Introducing the new Web Spider Obstacle Course

course, crawler, obstacle, ruby, sinatra, spider, test, testing, web, wsoc

The Web Spider Obstacle Course was originally developed for testing the Spidr library. The Obstacle Course was essentially a set of static files containing valid links, invalid links, links to previously visited pages and links to non-existent hosts/ports. Having the course hosted on spidr.rubyforge.org made it difficult to do advanced testing (such as using HTTP Redirects), not to mention slow to access.

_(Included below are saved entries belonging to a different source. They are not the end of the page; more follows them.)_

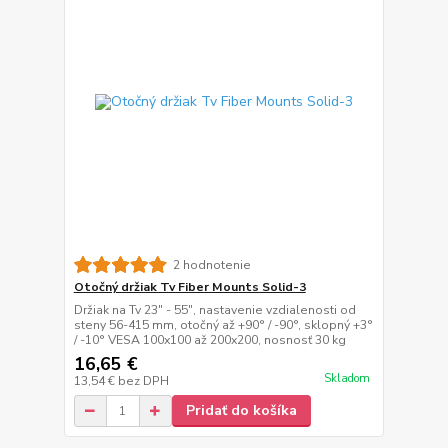
2 hodnotenie
Otočný držiak Tv Fiber Mounts Solid-3
Držiak na Tv 23" - 55", nastavenie vzdialenosti od
steny 56-415 mm, otočný až +90° / -90°, sklopný +3°
/ -10° VESA 100x100 až 200x200, nosnosť 30 kg
16,65 €
Skladom
13,54 €
bez DPH
Pridať do košíka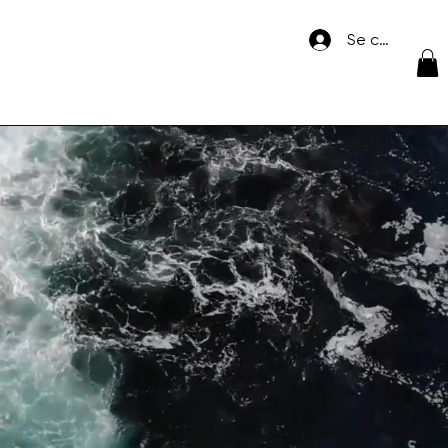
Se connecte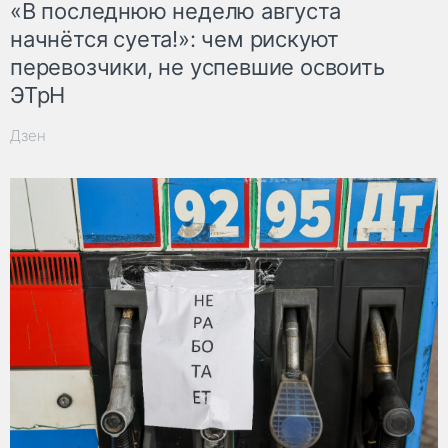
«В последнюю неделю августа
начнётся суета!»: чем рискуют
перевозчики, не успевшие освоить
ЭТрН
Дзен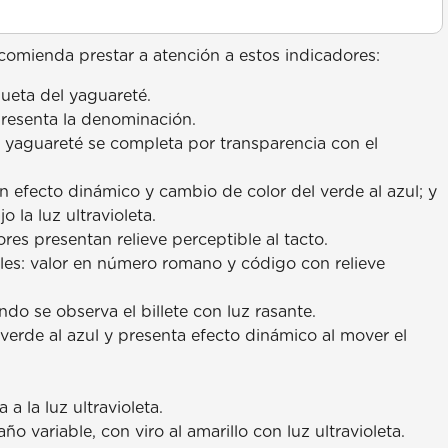
comienda prestar a atención a estos indicadores:
ueta del yaguareté.
presenta la denominación.
l yaguareté se completa por transparencia con el
n efecto dinámico y cambio de color del verde al azul; y
 la luz ultravioleta.
ores presentan relieve perceptible al tacto.
ales: valor en número romano y código con relieve
do se observa el billete con luz rasante.
 verde al azul y presenta efecto dinámico al mover el
a la luz ultravioleta.
o variable, con viro al amarillo con luz ultravioleta.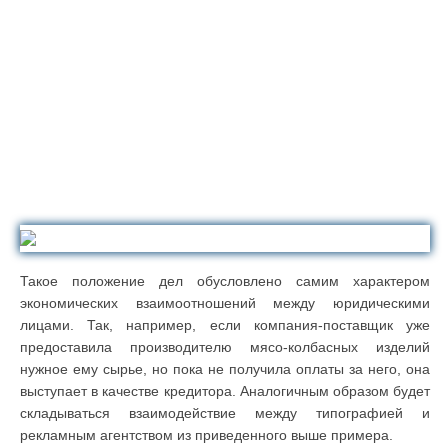
Такое положение дел обусловлено самим характером
экономических взаимоотношений между юридическими
лицами. Так, например, если компания-поставщик уже
предоставила производителю мясо-колбасных изделий
нужное ему сырье, но пока не получила оплаты за него, она
выступает в качестве кредитора. Аналогичным образом будет
складываться взаимодействие между типографией и
рекламным агентством из приведенного выше примера.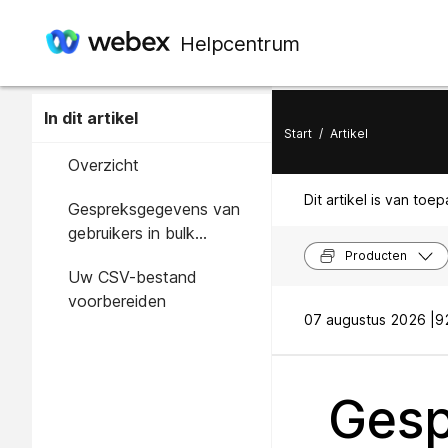
Helpcentrum
In dit artikel
Start
/
Artikel
Overzicht
Dit artikel is van toe
Gespreksgegevens van
gebruikers in bulk
beheren
Producten
Uw CSV-bestand
voorbereiden
07 augustus 2026 |
9
Gesp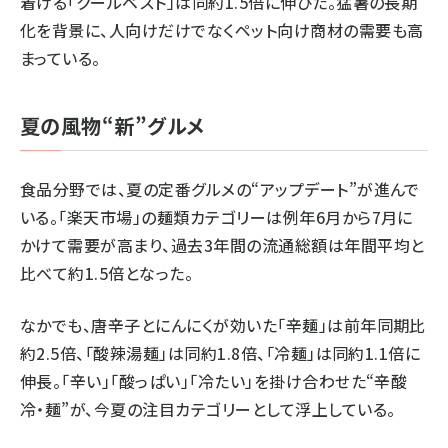
着ける「クールベスト」は同約1.5倍に伸びた。猛暑の長期
化を背景に、人向けだけでなくペット向け商材の需要も高
まっている。
夏の風物“新”グルメ
食品分野では、夏の定番グルメの“アップデート”が進んで
いる。「楽天市場」の麺類カテゴリーは例年6月から7月に
かけて需要が高まり、過去3年間の流通総額は年間平均と
比べて約1.5倍となった。
なかでも、唐辛子とにんにくが効いた「辛麺」は前年同期比
約2.5倍、「酸辣湯麺」は同約1.8倍、「冷麺」は同約1.1倍に
伸長。「辛い」「酸っぱい」「冷たい」を掛け合わせた“辛酸
冷・麺”が、今夏の注目カテゴリーとして浮上している。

Now the Web Spider Obstacle Course (WSOC) has been rewritten as a Ruby Sinatra app that can be ran locally. Since most Ruby developers are familiar with Sinatra, it should not be too difficult to extend the Obstacle Course.

Currently WSOC tests a Web Spider's ability to navigate:

  • Empty links.
  • Circular links.
  • Links with relative-paths.
  • Links with absolute-paths.
  • Remote links.
  • javascript: links.
  • Links within frameset and iframe tags.
  • Cookie protected pages.
  • HTTP 300, 301, 302, 303 and 307 Redirects.
  • HTTP Baisc Auth protected pages.

3... 2... 1... Go

Install:

$ sudo gem install wsoc

Run:

wsoc_server -p 8080

Visit:

firefox http://localhost:8080/

The front page of WSOC will explain the rules of the Obstacle Course and providing the Start URL for any would-be Web Spiders. The WSOC server still contains the Obstacle Course Specs, available at http://localhost:8080/specs. The Obstace Course Specs are essentially a list of URLs, the expected behavior of the spider for the URL (visit, ignore or fail) and a message about the given URL. These specs can be access by Web Spider test suites in JSON (http://localhost:8080/specs.json) or YAML (http://localhost:8080/specs.yaml) formats.

Use It

If you actively maintain a Web Spider, or are thinking of writing a Web Spider/Crawler/Scanner, I highly recommend you use the Web Spider Obstacle Course as part of your testing solution. The Obstacle Course will test more than a Web Spiders ability to resolve relative links or only visit a link once.

The internet is a wild place, and will not always obey XHTML 1.1 Strict or HTTP 1.0 standards. Test your Web Spiders fully before setting them loose.